Twist Elissa, Lawrence Dana J, Salsbury Stacie A, Hawk Cheryl
Palmer Center for Chiropractic Research, 741 Brady Street, Davenport, IA 52803 USA.
Palmer College of Chiropractic, 1000 Brady St., Davenport, IA 52803 USA.
Chiropr Man Therap. 2014 Dec 10;22(1):40. doi: 10.1186/s12998-014-0040-9. eCollection 2014.
Informed consent documents (ICD) in research are designed to educate research participants about the nature of the research project in which he or she may participate. United States (US) law requires the documents to contain specific elements present and be written in a way that is understandable to research participants. The purpose of this research is to determine if ICDs from randomized controlled trials conducted at chiropractic colleges meet recommended readability standards and contain the 13 content items required by US law.
This study was approved by Palmer College of Chiropractic's IRB #2012-12-3-T and was conducted between December 3, 2012 and February 14, 2013. We contacted the research directors of five chiropractic colleges that have received federal funding supporting their clinical research. A total of 13 informed consent documents from four chiropractic colleges were analyzed using the Flesch-Kincaid measurement. We assigned a grade-level readability score to the document based on the average of three separate grade level scores conducted on the three largest uninterrupted blocks of text. Content of the 13 ICDs was assessed using a 13-element checklist. A point was given for every element present in the document, giving a score range of "0, no elements are present", to "13, all elements are present."

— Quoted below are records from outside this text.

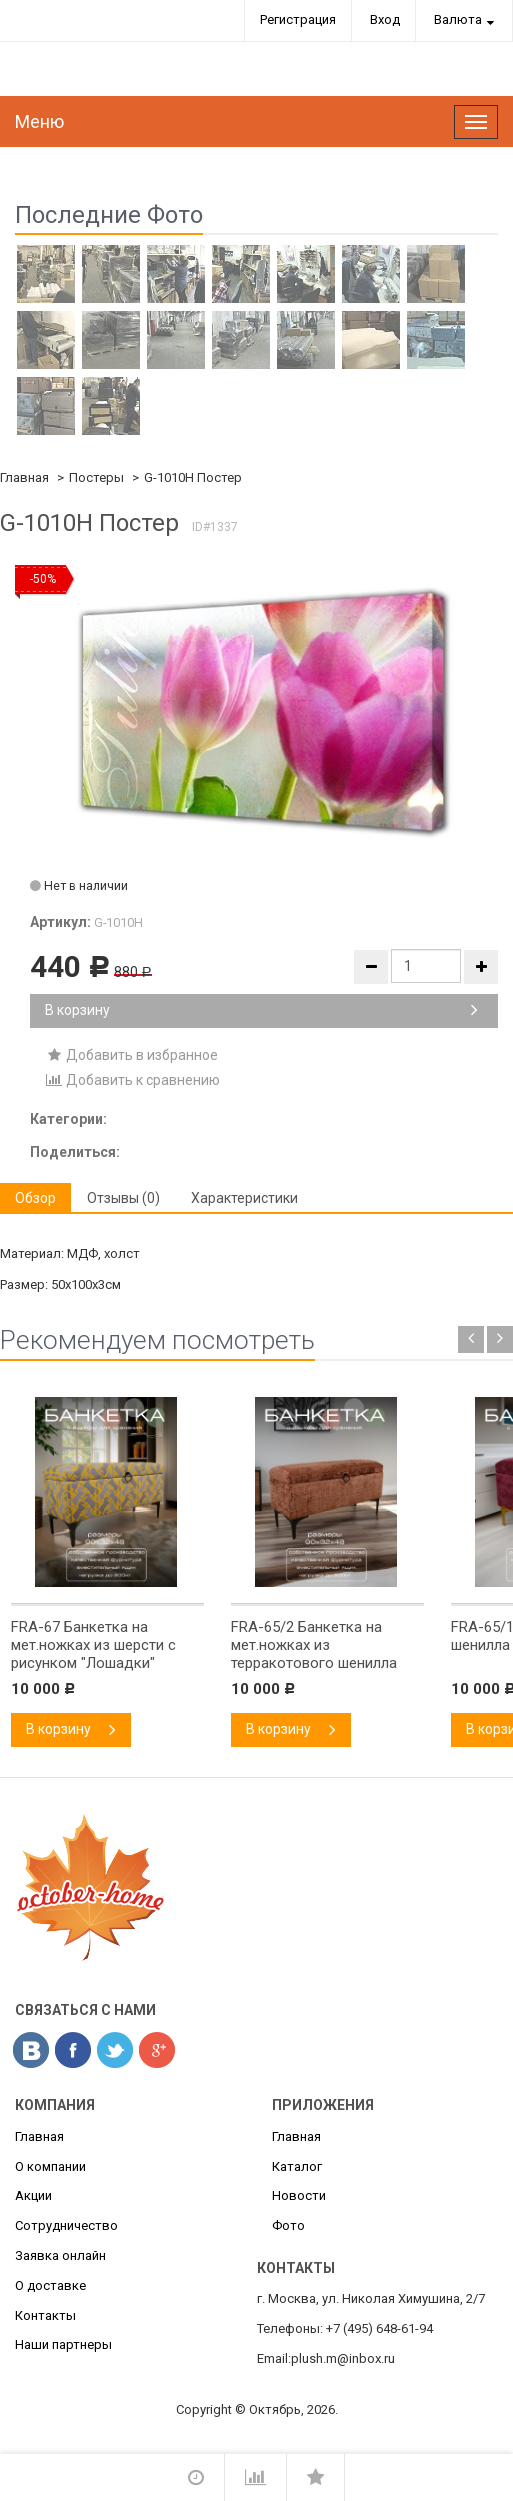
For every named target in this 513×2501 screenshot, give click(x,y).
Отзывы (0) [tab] (123, 1198)
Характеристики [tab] (244, 1198)
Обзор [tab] (35, 1198)
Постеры (96, 477)
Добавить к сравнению (132, 1080)
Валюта (458, 19)
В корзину (261, 1010)
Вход (385, 19)
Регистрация (298, 19)
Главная (24, 477)
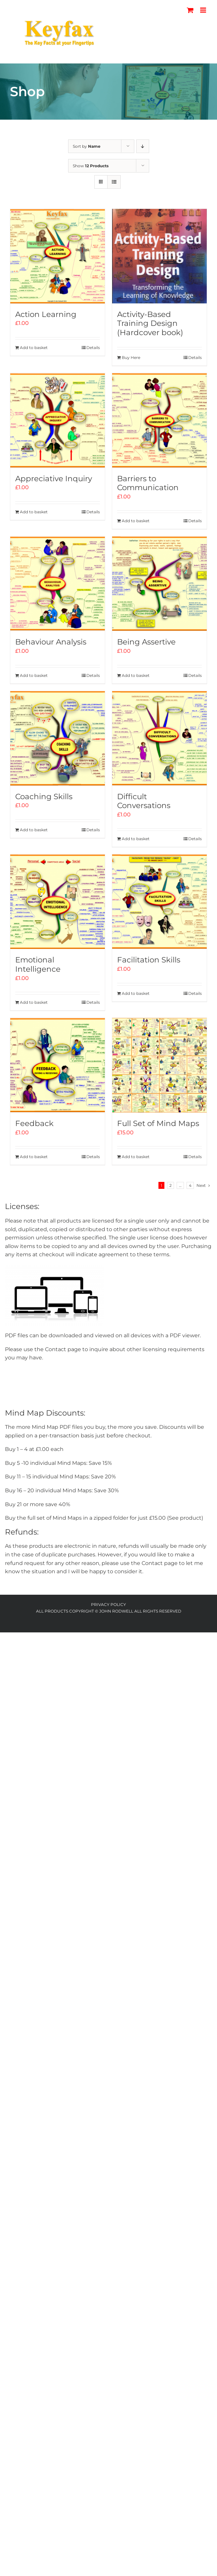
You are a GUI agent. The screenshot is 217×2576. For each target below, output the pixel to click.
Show (90, 165)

The mean Flesch-Kincaid grade level readability was 10.8 (range 7.2 -14.0). Our sample had a mean readability score 2.8 grade levels above the generally-accepted US average reading level. Content varied among the 13 informed consent forms, ranging from only nine elements present in one document to all 13 required in five documents. Additionally, we collated the risks presented in each document.
These results strongly suggest that chiropractic clinical researchers are not developing ICDs at a readability level congruent with the national average acceptable level. The low number of elements in some of the informed consent documents raises concern that not all research participants were fully informed when given the informed consent, and it may suggest that some documents may not be in compliance with federal requirements. Risk varies among institutions and even within institutions for the same intervention.
研究中的知情同意文件(ICD)旨在向研究参与者介绍其可能参与的研究项目的性质。美国法律要求这些文件包含特定要素,并以研究参与者能够理解的方式撰写。本研究的目的是确定脊椎按摩疗法学院进行的随机对照试验中的知情同意文件是否符合推荐的可读性标准,并包含美国法律要求的13项内容。
本研究经帕默脊椎按摩疗法学院的IRB #2012 - 12 - 3 - T批准,于2012年12月3日至2013年2月14日进行。我们联系了五所获得联邦资金支持其临床研究的脊椎按摩疗法学院的研究主任。使用弗莱什 - 金凯德测量法对四所脊椎按摩疗法学院的总共13份知情同意文件进行了分析。我们根据对三个最大的不间断文本块进行的三个单独年级水平分数的平均值为文件分配一个年级水平可读性分数。使用13要素清单评估13份知情同意文件的内容。文件中每出现一个要素得一分,得分范围从“0,无要素”到“13,所有要素”。
弗莱什 - 金凯德年级水平可读性平均为10.8(范围7.2 - 14.0)。我们的样本的平均可读性分数比美国普遍接受的平均阅读水平高2.8个年级。13份知情同意书的内容各不相同,从一份文件中仅出现9个要素到五份文件中出现所有13个要求的要素。此外,我们整理了每份文件中呈现的风险。
这些结果强烈表明,脊椎按摩疗法临床研究人员所制定的知情同意文件的可读性水平与全国平均可接受水平不一致。一些知情同意文件中的要素数量较少,这引发了人们对并非所有研究参与者在签署知情同意书时都得到充分告知的担忧,并且可能表明一些文件可能不符合联邦要求。不同机构之间甚至同一机构内针对相同干预措施的风险也有所不同。